Updated io-bm and results from system I was working on

For those who aren’t aware, I had written (a long, long time ago) a simple IO benchmark test, when I had been displeased with the (at the time) standard tools. Since then fio has come out and been quite useful, though somewhat orthogonal to what I wanted to use.

The new results are at the bottom, I’ll explain later.

Let me explain. At a high level, you want your test runs on your IO system to place your system under heavy sustained load, to explore the holistic system behavior. Micro benchmarks are great to give you a sense of how various subsystems perform. They aren’t so good at holistic system performance. It was the latter I was after.

The common tools at the time (pre-fio) were extensively used. But system architects/builders/designers at the time noticed that in many cases, the tools didn’t even generate IO traffic, that much of what they were doing wound up playing games in cache. Which is great if your storage system is nothing but cache. Its terrible if your IO patterns are not cache friendly.

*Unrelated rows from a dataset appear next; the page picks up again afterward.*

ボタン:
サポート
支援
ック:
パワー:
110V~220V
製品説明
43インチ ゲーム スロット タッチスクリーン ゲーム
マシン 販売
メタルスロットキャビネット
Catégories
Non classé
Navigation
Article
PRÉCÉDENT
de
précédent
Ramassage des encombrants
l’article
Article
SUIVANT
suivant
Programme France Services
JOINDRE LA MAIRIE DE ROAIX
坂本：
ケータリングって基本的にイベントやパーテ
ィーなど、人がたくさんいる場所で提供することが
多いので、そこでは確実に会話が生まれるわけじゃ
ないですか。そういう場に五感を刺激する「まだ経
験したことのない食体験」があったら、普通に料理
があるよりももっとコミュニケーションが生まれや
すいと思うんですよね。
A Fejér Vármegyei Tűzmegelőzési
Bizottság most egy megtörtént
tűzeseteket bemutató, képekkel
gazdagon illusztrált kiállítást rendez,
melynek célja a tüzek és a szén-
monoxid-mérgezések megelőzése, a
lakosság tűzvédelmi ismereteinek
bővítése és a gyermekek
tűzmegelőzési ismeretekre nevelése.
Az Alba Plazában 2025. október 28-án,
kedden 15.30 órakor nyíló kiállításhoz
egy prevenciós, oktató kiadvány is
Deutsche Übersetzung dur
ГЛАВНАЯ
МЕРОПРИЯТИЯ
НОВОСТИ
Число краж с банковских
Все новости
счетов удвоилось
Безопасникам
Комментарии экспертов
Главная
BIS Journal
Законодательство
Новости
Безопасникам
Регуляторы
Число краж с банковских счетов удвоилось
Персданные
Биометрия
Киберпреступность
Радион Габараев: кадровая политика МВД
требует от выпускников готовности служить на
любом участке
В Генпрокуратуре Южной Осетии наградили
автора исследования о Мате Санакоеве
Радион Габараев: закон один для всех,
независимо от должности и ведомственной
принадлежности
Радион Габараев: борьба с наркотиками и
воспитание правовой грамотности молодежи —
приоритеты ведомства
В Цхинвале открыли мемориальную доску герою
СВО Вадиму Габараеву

I wanted tooling that allowed me to explore that region where cache was irrelevant … or actually unhelpful. This provides a lower bound on your performance. This is what your customers will actually see in day to day use, not what they think they will get by reading marketing blurbs.

So I wrote io-bm. You can pick it up at the repository.

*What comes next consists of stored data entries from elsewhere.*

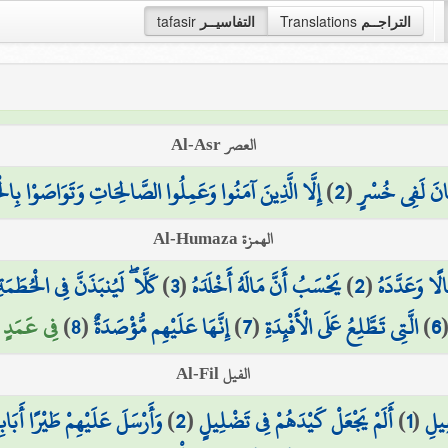
التراجــم
Translations
التفاسيــر
tafasir
العصر Al-Asr
َانَ لَفِي خُسْرٍ
(
2
)
إِلَّا الَّذِينَ آمَنُوا وَعَمِلُوا الصَّالِحَاتِ وَتَوَاصَوْا بِالْح
الهمزة Al-Humaza
لًا وَعَدَّدَهُ
(
2
)
يَحْسَبُ أَنَّ مَالَهُ أَخْلَدَهُ
(
3
)
كَلَّا ۖ لَيُنبَذَنَّ فِي الْحُطَمَةِ
6
)
الَّتِي تَطَّلِعُ عَلَى الْأَفْئِدَةِ
(
7
)
إِنَّهَا عَلَيْهِم مُّؤْصَدَةٌ
(
8
)
فِي عَمَدٍ مُّ
الفيل Al-Fil
ِيلِ
(
1
)
أَلَمْ يَجْعَلْ كَيْدَهُمْ فِي تَضْلِيلٍ
(
2
)
وَأَرْسَلَ عَلَيْهِمْ طَيْرًا أَبَاب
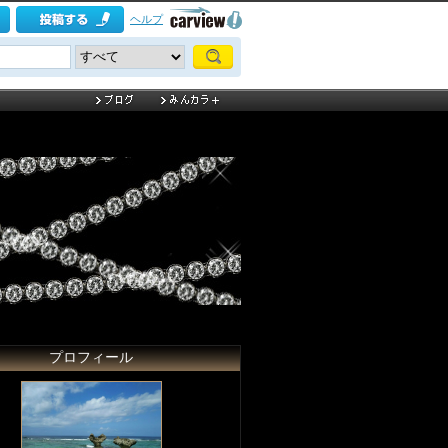
ヘルプ
プロフィール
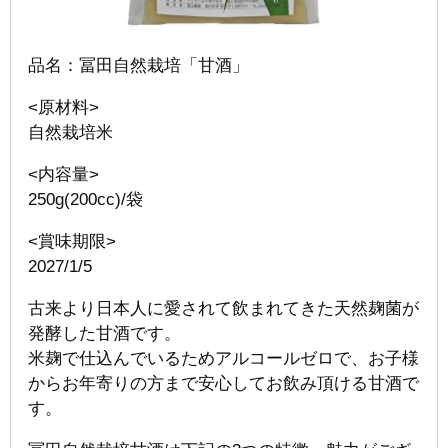
品名：冨田自然栽培「甘酒」
<原材料>
自然栽培米
<内容量>
250g(200cc)/袋
<賞味期限>
2027/1/5
古来より日本人に愛されて飲まれてきた天然麹菌が
発酵した甘酒です。
米麹で仕込んでいるためアルコールゼロで、お子様
からお年寄りの方まで安心してお飲み頂ける甘酒で
す。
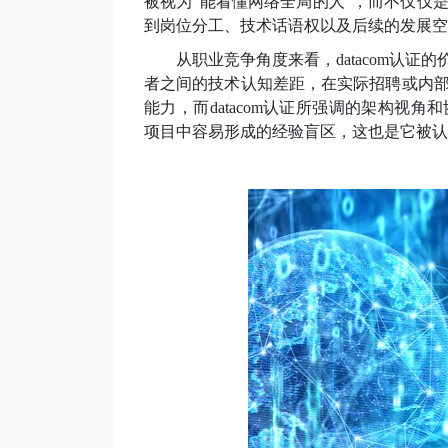
被视为“能看懂网络全局的人”，而不仅仅
到岗位分工、技术话语权以及后续的发展空
从职业竞争角度来看，
datacom认
者之间的技术认知差距，在实际招聘或内
能力，而datacom认证所强调的架构视
项目中容易形成的经验盲区，这也是它被认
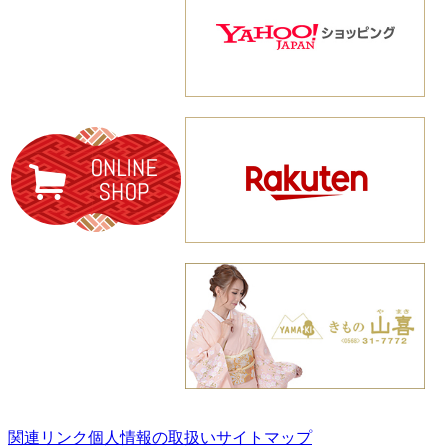
関連リンク
個人情報の取扱い
サイトマップ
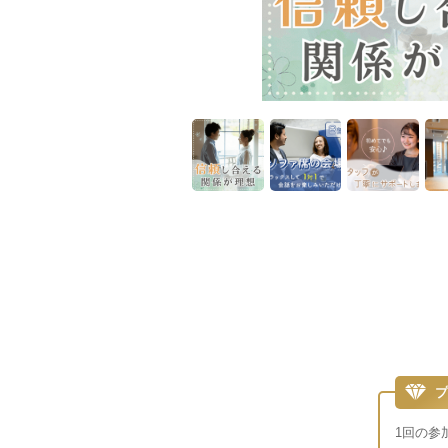
プ
1回の参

Basically io-bm lets you construct an MPI an OpenMP based binary. Here is an example of me running the openmp version on my deskside system bender.

joe@bender:~/dev/io-bm$ ./run-openmp.bash 
 starting parallel region
  write_flag set
  direct IO set
 N=1 gigabytes will be written in total
 each thread will output 0.250 gigabytes
 [tid=0] page size                     … 4096 bytes 
 [tid=0] number of elements per buffer … 131072  
 [tid=0] number of buffers per file    … 256  
 Thread=000: total IO = 256 MB , time = 2.254 s IO bandwidth = 113.574 MB/s
 Thread=001: total IO = 256 MB , time = 5.205 s IO bandwidth = 49.181 MB/s
 Thread=002: total IO = 256 MB , time = 7.944 s IO bandwidth = 32.224 MB/s
 Thread=003: total IO = 256 MB , time = 9.153 s IO bandwidth = 27.970 MB/s
 Total time = 9.175 s, B = 111.613 MB/s

Now running the same thing with MPI. Different location, this one is an SSD

joe@bender:~/dev/io-bm$ ./run-mpi.bash 
 Thread=00000: host=bender time = 2.822 s IO bandwidth = 90.725 MB/s
 Thread=00001: host=bender time = 2.978 s IO bandwidth = 85.973 MB/s
 Thread=00002: host=bender time = 3.093 s IO bandwidth = 82.766 MB/s
 Thread=00003: host=bender time = 3.133 s IO bandwidth = 81.701 MB/s
 Naive linear bandwidth summation = 341.165 MB/s
 More precise calculation of Bandwidth = 326.803 MB/s

The write performance matches this SSD and above spinning rust drive perfectly. Io-bm is a very good tool to inject real IO. You can use it to measure cache performance as well if you wish. Just turn off direct io (remove the -d switch).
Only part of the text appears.